Hyde: wants Blunkett to intervene
A news agency boss has warned Home Secretary David Blunkett that relations between the media and police are at breaking point.
Neil Hyde, editor of the Reading-based INS agency, has called on Blunkett to intervene and give an assurance that it is not a deliberate part of the Government’s agenda to restrict the flow of information from the police to the media.
In a letter to the Home Secretary, Hyde says: "It is with deep concern that I and fellow editors have watched relations between the media and the police deteriorate to such a level that co-operation between the two is on the brink of disappearing."
He claims relations have worsened since the introduction of the Data Protection Act, with some chief constables and their officers apparently using it to "shut down" information.
Hyde adds: "There is also grave concern about the increasingly unhelpful and obstructive role being played by press officers and media managers within the police service."
In the 20 years he has run INS, Hyde says "there has never been a lower point in the police-media relationship and the flow of information about police-attended incidents".

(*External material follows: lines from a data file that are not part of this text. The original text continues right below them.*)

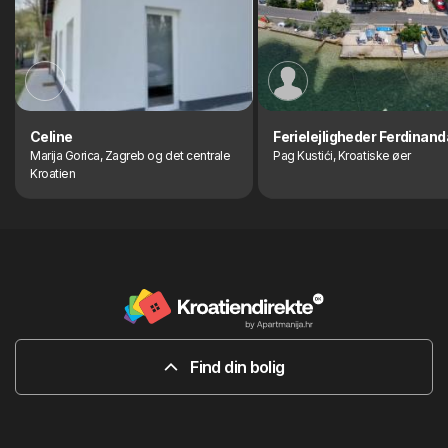
Celine
Ferielejligheder Ferdinand
Marija Gorica, Zagreb og det centrale
Pag Kustići, Kroatiske øer
Kroatien
Find din bolig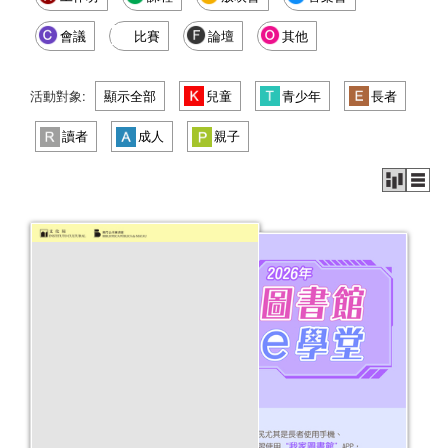
會議
比賽
論壇
其他
活動對象:
顯示全部
兒童
青少年
長者
讀者
成人
親子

Hyde refers in his letter to the debate in Press Gazette between editors in Kent and their criticism of how the the county’s police force handles the media. "Does the Government recommend its police forces to have a fully open and frank relationship with the media – or does it encourage the view that if crime is not publicised, the public will not know about it and therefore cannot be in fear of it? "I am not a great believer in conspiracy theories but I regret to say there does appear to be a concerted campaign to prevent the free flow of information to the media, driven either by Whitehall, the Association of Chief Police Officers or individual police forces. I would appreciate your assurance that this is not another example of ‘control freakery’ and is therefore, not part of the Government’s agenda."
Letters, page 14
Hyde told Press Gazette: "I have spoken to a number of editors and reporters on local, regional and national papers and all agree that police-press relations are at their lowest level for many, many years. A mutual distrust has been allowed to develop and I believe it is having a profound effect on the accurate reporting of crime and incident levels."